Devin Mauney of the Desert Southwest Conference (Phoenix area) said that the Central Conferences' gaining at the U.S.'s loss misdirects the theme of this conference: "This is not the spirit of abundance but the spirit of scarcity," he said. But Carolyn Briscoe of South Carolina said that with the budget constraints, the issue is, "Will the episcopal fund share the pain that other funds share?"


Briscoe was the author of the petition for the Task Force to Study the Episcopacy. The formula: Each jurisdiction having 300,000 or fewer church members shall be entitled to five bishops, and each with more members would get one more bishop for each additional 300,000 "or major fraction thereof." The Western Jurisdiction was cited in the report as having 397,392 members.


Pacific Islanders Win Ministry Study 24 Hours Later

Eddie Kelemeni, a former district superintendent in the Rocky Mountain Conference, who has taught Lay Speaking classes for Tongans in California-Nevada, petitioned this General Conference on behalf of the Pacific Islander National Caucus of the UMC for a new study for their ministries.
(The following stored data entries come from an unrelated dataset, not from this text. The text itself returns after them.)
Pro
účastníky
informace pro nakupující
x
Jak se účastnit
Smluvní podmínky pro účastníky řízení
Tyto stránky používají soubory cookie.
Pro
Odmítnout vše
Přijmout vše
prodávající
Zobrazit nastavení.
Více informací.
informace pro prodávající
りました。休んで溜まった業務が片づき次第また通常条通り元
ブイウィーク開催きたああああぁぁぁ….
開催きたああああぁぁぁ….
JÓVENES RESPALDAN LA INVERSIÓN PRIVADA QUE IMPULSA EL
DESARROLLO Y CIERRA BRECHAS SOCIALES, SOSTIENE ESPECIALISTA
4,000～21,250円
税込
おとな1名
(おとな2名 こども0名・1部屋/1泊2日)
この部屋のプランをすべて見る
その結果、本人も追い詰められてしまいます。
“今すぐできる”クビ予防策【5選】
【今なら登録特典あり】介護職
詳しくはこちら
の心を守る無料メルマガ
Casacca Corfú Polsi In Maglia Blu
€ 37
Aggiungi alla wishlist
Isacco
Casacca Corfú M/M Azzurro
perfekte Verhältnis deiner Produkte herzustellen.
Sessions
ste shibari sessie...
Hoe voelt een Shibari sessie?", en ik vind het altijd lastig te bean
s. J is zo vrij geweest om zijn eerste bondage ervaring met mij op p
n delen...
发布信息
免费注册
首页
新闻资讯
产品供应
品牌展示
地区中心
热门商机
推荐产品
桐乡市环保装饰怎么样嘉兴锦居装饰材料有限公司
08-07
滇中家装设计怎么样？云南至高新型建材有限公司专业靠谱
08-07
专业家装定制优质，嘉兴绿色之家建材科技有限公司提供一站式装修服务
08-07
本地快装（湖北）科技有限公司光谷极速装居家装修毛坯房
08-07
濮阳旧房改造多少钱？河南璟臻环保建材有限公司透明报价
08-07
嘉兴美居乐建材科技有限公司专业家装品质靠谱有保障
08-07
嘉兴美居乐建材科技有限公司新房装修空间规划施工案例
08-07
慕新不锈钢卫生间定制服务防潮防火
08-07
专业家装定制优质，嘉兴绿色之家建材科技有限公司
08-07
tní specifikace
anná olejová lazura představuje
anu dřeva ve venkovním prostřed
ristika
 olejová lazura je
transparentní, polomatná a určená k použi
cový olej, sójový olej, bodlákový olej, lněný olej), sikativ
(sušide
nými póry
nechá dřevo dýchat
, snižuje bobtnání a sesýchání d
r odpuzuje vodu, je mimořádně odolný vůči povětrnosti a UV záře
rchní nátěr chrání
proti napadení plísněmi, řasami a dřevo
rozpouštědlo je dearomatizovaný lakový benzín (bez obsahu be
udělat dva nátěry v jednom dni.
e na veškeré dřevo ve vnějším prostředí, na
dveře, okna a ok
Unfortunately for them Monday night, they were the last petition heard for new ministry studies after several others had passed. All new funding items were to have been included in the $642 million figure the General Council on Finance and Administration has set for 2009-2012. The Pacific Islanders, projecting a need for $300,000 for their study, were outside of that budget for allegedly not bringing it to GCFA attention soon enough. They lost their study request by a vote margin of 53 to 47 percent.


Off the floor shortly afterward, several delegates said they could perceive hurt on the part of Pacific Islanders at the rejection. A Western Jurisdiction delegate said she could not sleep that night but could only pray for forgiveness.
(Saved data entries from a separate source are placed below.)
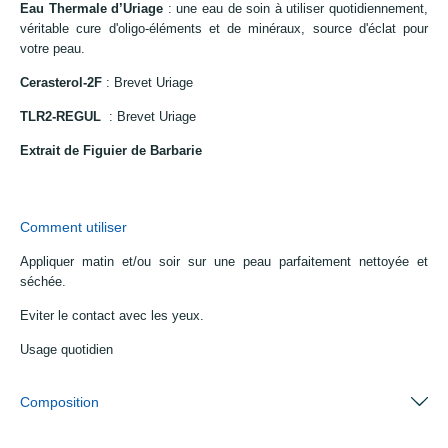
Eau Thermale d’Uriage
: une eau de soin à utiliser quotidiennement,
véritable cure d'oligo-éléments et de minéraux, source d'éclat pour
votre peau.
Cerasterol-2F
: Brevet Uriage
TLR2-REGUL
: Brevet Uriage
Extrait de Figuier de Barbarie
Comment utiliser
Appliquer matin et/ou soir sur une peau parfaitement nettoyée et
séchée.
Eviter le contact avec les yeux.
Usage quotidien
Composition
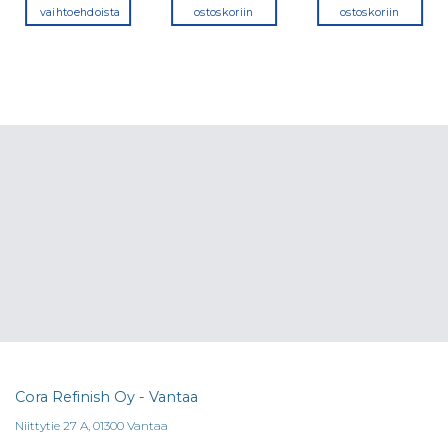
vaihtoehdoista
ostoskoriin
ostoskoriin
Tällä
tuotteella
on
useampi
muunnelma.
Voit
tehdä
valinnat
tuotteen
sivulla.
Cora Refinish Oy - Vantaa
Niittytie 27 A, 01300 Vantaa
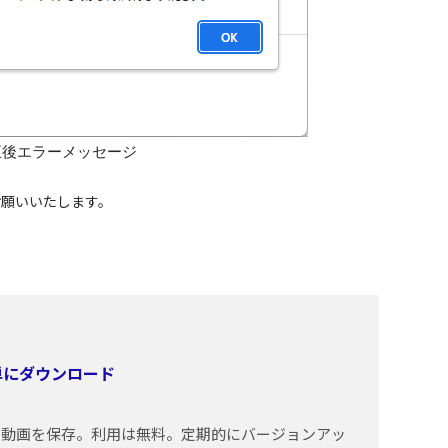
正後エラーメッセージ
しくお願いいたします。
簡単にダウンロード
トの動画を保存。利用は無料。定期的にバージョンアッ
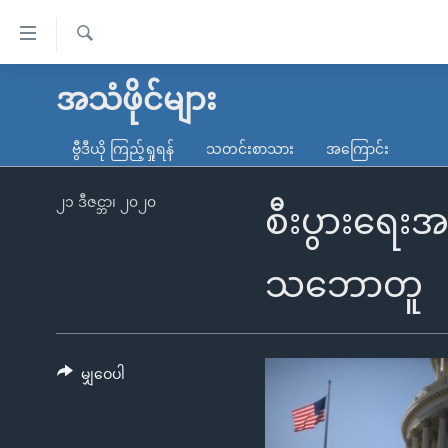
သုံး
ရ
ရှာဖွေ
လွယ်ကူ
မူလစာမျက်နှာ
အသံဖိုင်များ
ရ
စေ
မြန်မာ
လာ
ဗွီဒီယို ကြည့်ရှုရန်
သတင်းစာသား
အကြောင်း
သည့်
ဒ်
ကမ္ဘာ့သတင်းများ
Link
ဗွီဒီယို
နိုင်ငံတကာ
၂၁ ဒီဇင္ဘာ၊ ၂၀၂၀
စီးပွားရေ
များ
သတင်းလွတ်လပ်ခွင့်
အမေရိကန်
ပင်မ
ရပ်ဝန်းတခု လမ်းတခု အလွန်
တရုတ်
သဘောတူ
အကြောင်းအရာ
အင်္ဂလိပ်စာလေ့လာမယ်
အစ္စရေး-ပါလက်စတိုင်း
သို့
အပတ်စဉ်ကဏ္ဍများ
အမေရိကန်သုံးအီဒီယံ
ကျော်
ကြည့်
မျှဝေပါ
ရေဒီယိုနှင့်ရုပ်သံ အချက်အလက်များ
မကြေးမုံရဲ့ အင်္ဂလိပ်စာ
ရေဒီယို
ရန်
ရေဒီယို/တီဗွီအစီအစဉ်
ရုပ်ရှင်ထဲက အင်္ဂလိပ်စာ
တီဗွီ
ပင်မ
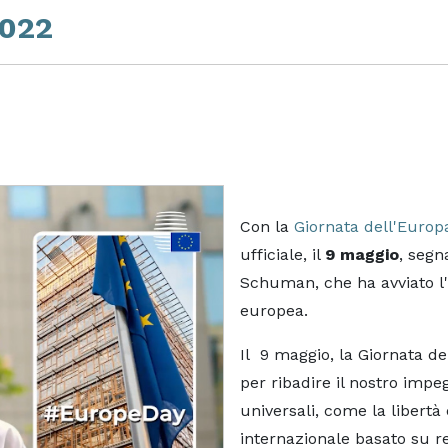
2022
Con la
Giornata dell'Europ
ufficiale, il
9 maggio
, segn
Schuman, che ha avviato l'
europea.
Il 9 maggio, la Giornata 
per ribadire il nostro impe
universali, come la libertà
internazionale basato su r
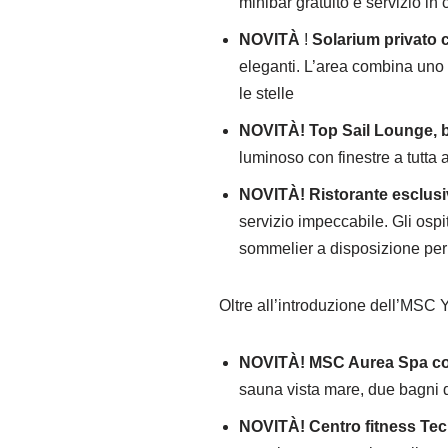
minibar gratuito e servizio in
NOVITÀ
!
Solarium privato 
eleganti. L’area combina uno s
le stelle
NOVITÀ!
Top Sail Lounge, b
luminoso con finestre a tutta
NOVITÀ!
Ristorante esclus
servizio impeccabile. Gli ospi
sommelier a disposizione per 
Oltre all’introduzione dell’MSC Y
NOVITÀ!
MSC Aurea Spa co
sauna vista mare, due bagni d
NOVITÀ!
Centro fitness Te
Tuesday night, Charles Boayue, clergy delegate from Detroit, asked for reconsideration by the plenary session, and got it. Grant Hagiya, a district superintendent in Los Angeles, told the plenary session that the first generation of Pacific Islanders are from a Wesleyan tradition and have their culture largely settled around church. They are finding that their children are moving away from church. "There is tension in families over that." The study is to explore how to reverse the trend, he said.
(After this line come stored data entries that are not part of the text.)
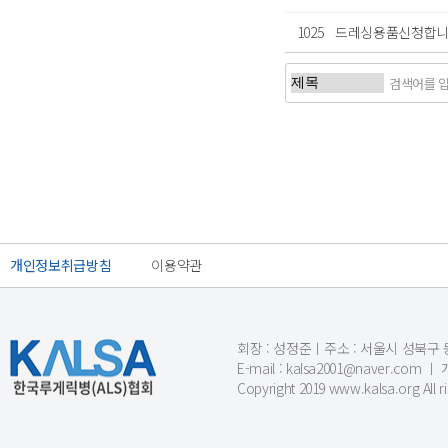
1025
드레싱용품신청합니
처음
이전
개인정보취급방침
이용약관
회장 : 성정준ㅣ주소 : 서울시 성북구 동소문
E-mail : kalsa2001@naver.c
Copyright 2019 www.kalsa.org All r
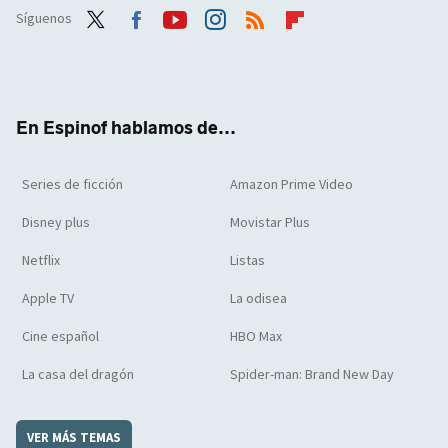
Síguenos
Twit
Face
Yout
Inst
RSS
Flip
ter
boo
ube
agra
boar
k
m
d
En Espinof hablamos de...
Series de ficción
Amazon Prime Video
Disney plus
Movistar Plus
Netflix
Listas
Apple TV
La odisea
Cine español
HBO Max
La casa del dragón
Spider-man: Brand New Day
VER MÁS TEMAS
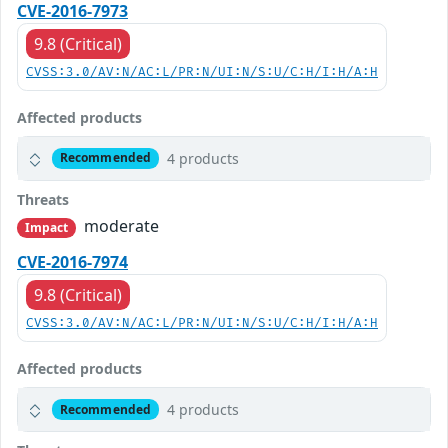
CVE-2016-7973
9.8 (Critical)
CVSS:3.0/AV:N/AC:L/PR:N/UI:N/S:U/C:H/I:H/A:H
Affected products
4 products
Recommended
Threats
moderate
Impact
CVE-2016-7974
9.8 (Critical)
CVSS:3.0/AV:N/AC:L/PR:N/UI:N/S:U/C:H/I:H/A:H
Affected products
4 products
Recommended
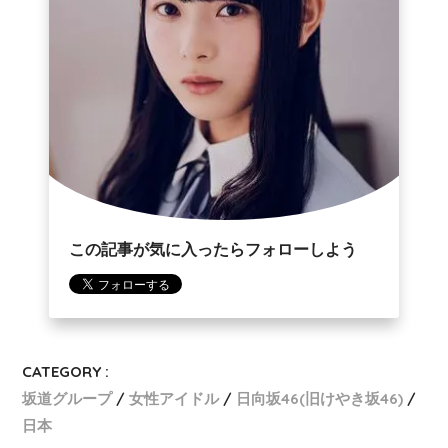
この記事が気に入ったらフォローしよう
CATEGORY :
坂道グループ
女性アイドル
日向坂46(旧けやき坂46)
日本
A new motion was to refer the study to the secretaries of the General Agencies. Kelvin Sauls, a clergy reserve delegate with the California-Nevada Annual Conference, had persuaded them to accept the job of working with the Pacific Islanders to find the money within their existing budgets – which the Rev. Karen Greenwaldt of the Board of Discipleship confirmed on the plenary floor. The motion passed 95 to 5 percent.


Despite that turnaround, several people came to the arena microphones at various times to say that the UMC's number of studies is getting out of hand. Some noted how many $10 bed nets to fight malaria could be purchased with all the study money. Young delegates vowed to find ways, if they are delegates again, to get ministry started immediately rather than have it go first to "studies."


Church and Society Dodges a Bullet

General Conference tabled, 82 to 18 percent, a petition to have the General Board of Church and Society reviewed by the General Council on Finance and Administration for alleged misuse of funds. A petition by Bill Howie of North Carolina contended that GBCS has for 40 years spent an endowment given by the former Board of Temperance for sundry uses other than temperance.


Bishop James E. Swanson of the Holston (East Tennessee) Conference said GBCS itself brought the issue to court in the District of Columbia to settle the matter, and the trial is scheduled for May 16. GBCS secretary Jim Winkler – who will honor Bishop Shamana on her retirement at the California-Nevada Annual Conference in June – told the Western Jurisdiction meeting Tuesday morning that passage of the petition could have resulted in "a series of actions more sweeping than the court's." He said GBCS's legal discovery showed that the Institute for Religion and Democracy was behind the action.